Es que estudié en Harvard
México es fácil de dominar, basta
controlar a un solo hombre: el Presidente.
-Robert Lansing, 1925
No es ninguna novedad que las más recientes generaciones de funcionarios mexicanos se hayan educado en Estados Unidos. De hecho, es algo que viene sucediendo desde los años del presidente Plutarco Elías Calles (1924—1928); tal vez desde los años en que Manuel Gómez Morín se entrena en Nueva York como agente financiero del gobierno mexicano y se prepara para la instauración del Banco de México en 1925. Es decir, la gente del gobierno mexicano no va a estudiar astronomía ni física a Estados Unidos. Va a estudiar finanzas, al estilo americano.
A partir de entonces se esclarece sin ningún equívoco, luego de desvanecida la pólvora de la lucha armada, que México habrá de integrarse en muchas instancias a Estados Unidos, y no sólo en el ámbito económico. De hecho, desde el punto de vista militar México es —en la estrategia geopolítica norteamericana— parte de la Unión Americana. Una invasión a México por alguna potencia extramericana sería de inmediato repelida por los marines.
En la secretaría de Hacienda fue donde se empezó a tener la idea de que había que mandar a los funcionarios a prepararse en la academia norteamericana. Rodrigo Gómez, buen regiomontano, impulsaba mucho esta idea y luego les daba cargos importantes en el Banco de México a los graduados allá. Le fascinaba el estilo americano. Los gringos, caray, son la pura pirinola.

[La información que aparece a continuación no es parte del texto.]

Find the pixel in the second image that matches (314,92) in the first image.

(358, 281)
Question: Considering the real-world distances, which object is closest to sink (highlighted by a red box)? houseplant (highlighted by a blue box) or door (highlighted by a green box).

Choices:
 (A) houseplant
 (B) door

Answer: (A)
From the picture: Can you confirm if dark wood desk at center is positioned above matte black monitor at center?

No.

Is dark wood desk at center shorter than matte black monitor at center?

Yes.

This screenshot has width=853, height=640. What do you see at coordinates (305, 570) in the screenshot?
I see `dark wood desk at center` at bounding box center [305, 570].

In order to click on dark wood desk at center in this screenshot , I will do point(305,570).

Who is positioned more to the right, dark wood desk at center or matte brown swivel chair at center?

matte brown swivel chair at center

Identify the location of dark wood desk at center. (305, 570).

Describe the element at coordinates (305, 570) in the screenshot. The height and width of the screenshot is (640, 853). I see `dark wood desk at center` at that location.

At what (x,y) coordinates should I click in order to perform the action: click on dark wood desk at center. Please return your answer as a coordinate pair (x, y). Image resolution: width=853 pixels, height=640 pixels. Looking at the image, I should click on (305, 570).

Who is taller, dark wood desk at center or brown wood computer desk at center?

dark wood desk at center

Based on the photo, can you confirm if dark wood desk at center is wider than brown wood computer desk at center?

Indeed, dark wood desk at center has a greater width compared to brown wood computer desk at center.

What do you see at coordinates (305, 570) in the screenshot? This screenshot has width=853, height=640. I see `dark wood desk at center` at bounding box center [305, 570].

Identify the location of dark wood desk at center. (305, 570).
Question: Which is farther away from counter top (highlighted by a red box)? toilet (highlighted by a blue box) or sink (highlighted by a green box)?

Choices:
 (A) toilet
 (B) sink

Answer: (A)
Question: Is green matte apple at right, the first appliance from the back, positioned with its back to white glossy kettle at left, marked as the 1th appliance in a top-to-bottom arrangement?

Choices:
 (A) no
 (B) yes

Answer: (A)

Cuando Carlos Tello renuncia a la secretaría de Programación en los años de López Portillo deja la puerta abierta para que ahora sí entraran de plano a salvar a la Patria los muchachos encabezados por el Licurgo mexicano, es decir, por el brillante y visionario estadista Miguel de la Madrid, que arrastró a los salinas, los zedillo, los córdobas, los aspe (bobos doctorados, les dice Arturo Cantú), hasta los penthouses de las finanzas públicas. Sus equivalentes más jóvenes se hacían de una aviaduría en Hacienda o en Programación, puesto que les conservaban el sueldo como beca para que se fueran a Dallas o a Ann Arbor, Michigan o de perdida a Tucson. Ahora las becas legales vienen del Conacyt y del Sistema Nacional de Investigadores.
Por eso no es de extrañar lo que escribiera, el 5 de febrero de 1924, el abogado Robert Lansing, secretario de Estado del presidente Woodrow Wilson durante los años de la primera guerra mundial y la época de Carranza y Villa aquí en México: entre 1915 y 1920.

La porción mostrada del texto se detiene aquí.